Of course you should read it all, but I was particularly interested in this section that follows on from the use of the above image:
It will be interesting to see how the marketplace of blog-readers (are there really people who just read blogs and don’t blog at all?) responds to the increasing supply. Say’s Law (supply creates its own demand) has long been held untenable. Because I write something doesn’t mean that someone will read it. “If you build it, he will come” only works in the movies.I know that I had to admit this finally when I dropped my old comprehensive blogroll, because it was tough to keep up to date, and replaced it with the dynamic Google blogroll, which is much easier to manage. What I have noticed, though, since going over to Google, is how few blogs every jump out of limbo status. I used to drop blogs manually into limbo if they had not posted for a month. Now, with Google, there's no need to do that -- if the blog doesn't post, it doesn't appear on the blogroll. Yet, it is very rare for one of those limbo blogs to get reignited. In other words, I think sustained provision is not becoming that much greater. Rather, every time a strong new blog becomes established, a couple more quietly bow out.

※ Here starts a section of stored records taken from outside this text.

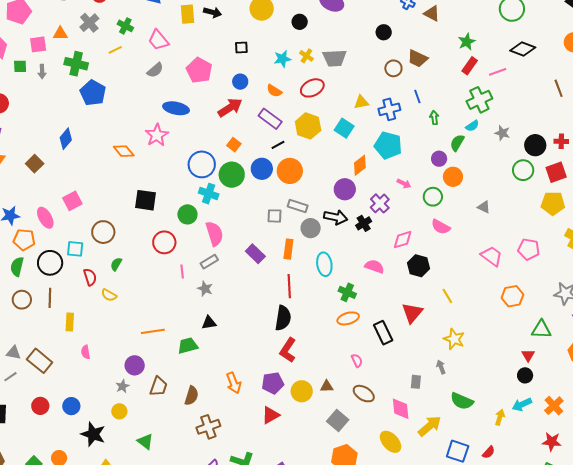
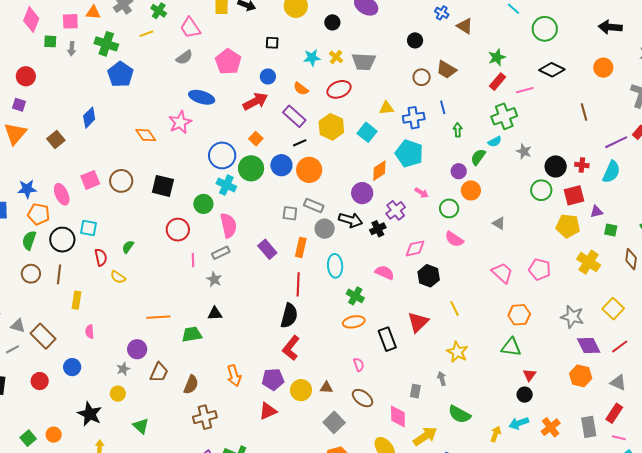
brown circle: (103, 232) -> (121, 181), moved
green triangle: (541, 329) -> (511, 347), moved
blue circle: (71, 406) -> (72, 367), moved

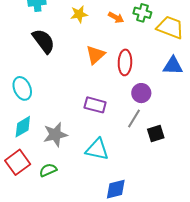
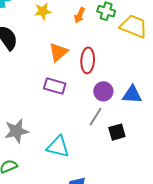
orange arrow: (116, 17) -> (80, 15), turned 84
blue triangle: (173, 66) -> (132, 95), moved
purple rectangle: (95, 105) -> (55, 86), moved

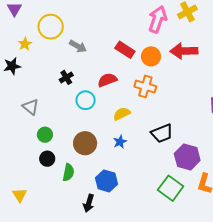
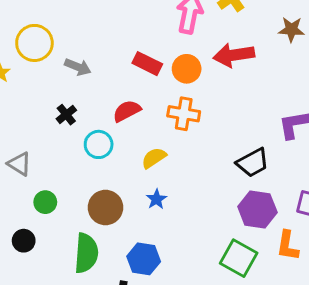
black trapezoid: (162, 133) -> (253, 163), moved
black circle: (47, 159) -> (24, 241), moved
green semicircle: (68, 172) -> (86, 253), size x1.5

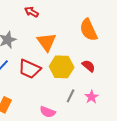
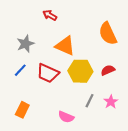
orange triangle: (47, 42) -> (65, 46), turned -30
red semicircle: (89, 66) -> (108, 70), turned -64

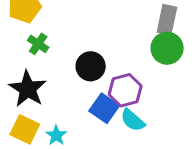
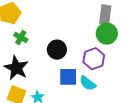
purple hexagon: (125, 90) -> (94, 59), moved
blue square: (104, 108) -> (68, 77), turned -30

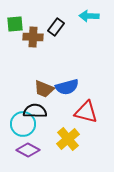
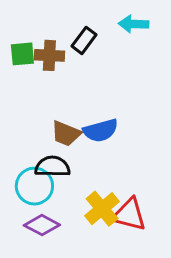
green square: (15, 24) -> (22, 54), moved
red triangle: (86, 112) -> (129, 215), moved

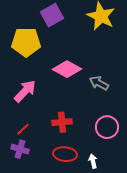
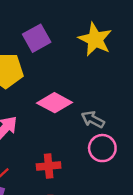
pink circle: (107, 127) -> (102, 148), moved

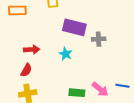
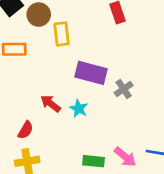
gray cross: (99, 39) -> (124, 89), turned -32
red arrow: (32, 50) -> (51, 104), moved, turned -140

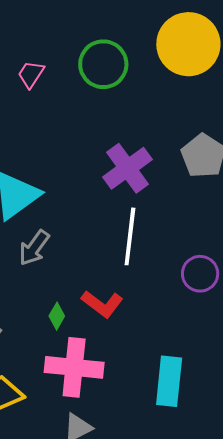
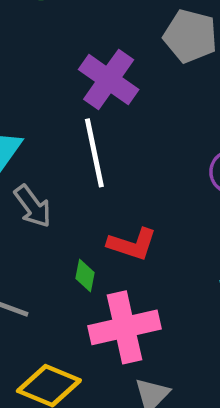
white line: (130, 236) -> (94, 153), moved
gray arrow: (34, 248) -> (33, 206), turned -54

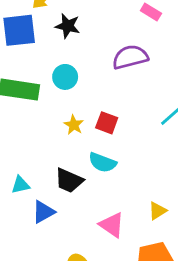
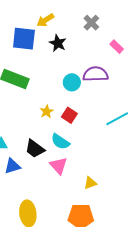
cyan circle: (65, 77) -> (72, 82), moved
pink triangle: (112, 225) -> (59, 166), moved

I think the supply of blogs that are actually aggregated and read will shrink as blog-readers reach their consumption limit. They’ll focus back on the blogs regularly posted with articles that provoke thought, and some of the excess blogs will either stagnate in-place or go away — which is why I think good group blogs have the best chance in the longer run.
And I think that’s a good direction, overall.
1 comment:
But doesn't the increasing acceptance of RSS also hold hope for blogs with irregular but quality material as well? Time was when checking a blog went from every day to every week to once in a while to never, but now my feed reader lets me know when the infrequent-but-worthwhile blogs have something new. Now that RSS has made it into so many corners (email programs, browsers, web interfaces), it's much more practical to do trickle blogging. If RSS really takes off and becomes the main way blog-readers check up, people who might have good things to say rather less often can blog, and still have hope that they will be read and responded to. That would be a Good Thing.